Princes End is in an area that was the heartland of metal working industries during Victorian times, characterised by coal mines, slag heaps, blast furnaces, foundries, casting works and so on, with smoke-blackened buildings and chimneys belching all kinds of fumes from horizon to horizon. Apocryphally, the term Black Country was coined by Queen Victoria when passing through by train, but there is some evidence that the name is older and refers to shallow or outcropping coal deposits. Anyway, the name stuck and, although there is no clearly defined boundary, the area between Wolverhampton, Walsall, West Bromwich and Stourbridge is generally referred to as the Black Country today. Back in the 1860s and 70s it was a grim place to exist, with very low life expectancy, heavy pollution, crashing industrial sounds (even in the early 1980s I stood outside just one factory where the violent thud of presses made the ground shake so that I felt lifted off my feet, and this would have been going on night and day all around).
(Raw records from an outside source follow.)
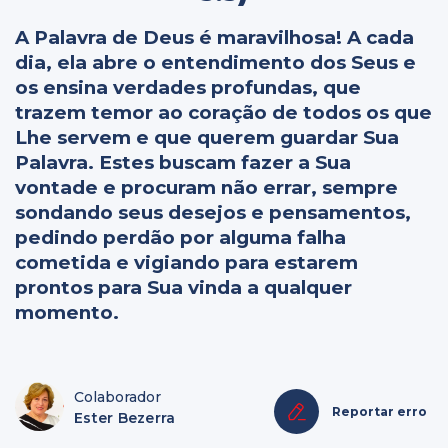
A Palavra de Deus é maravilhosa! A cada
dia, ela abre o entendimento dos Seus e
os ensina verdades profundas, que
trazem temor ao coração de todos os que
Lhe servem e que querem guardar Sua
Palavra. Estes buscam fazer a Sua
vontade e procuram não errar, sempre
sondando seus desejos e pensamentos,
pedindo perdão por alguma falha
cometida e vigiando para estarem
prontos para Sua vinda a qualquer
momento.
Colaborador
Reportar erro
Ester Bezerra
Today there are still places that have not been redeveloped because the contamination is so severe and costly to remediate - I worked on an old power station site where it took 20 months and £16 million just to get the ground in a fit state to build on.
People have suggested renaming the area, but how do you overcome: where?; the Black Country; oh there, why didn't you say?
Anyway, hope that clarifies it a bit.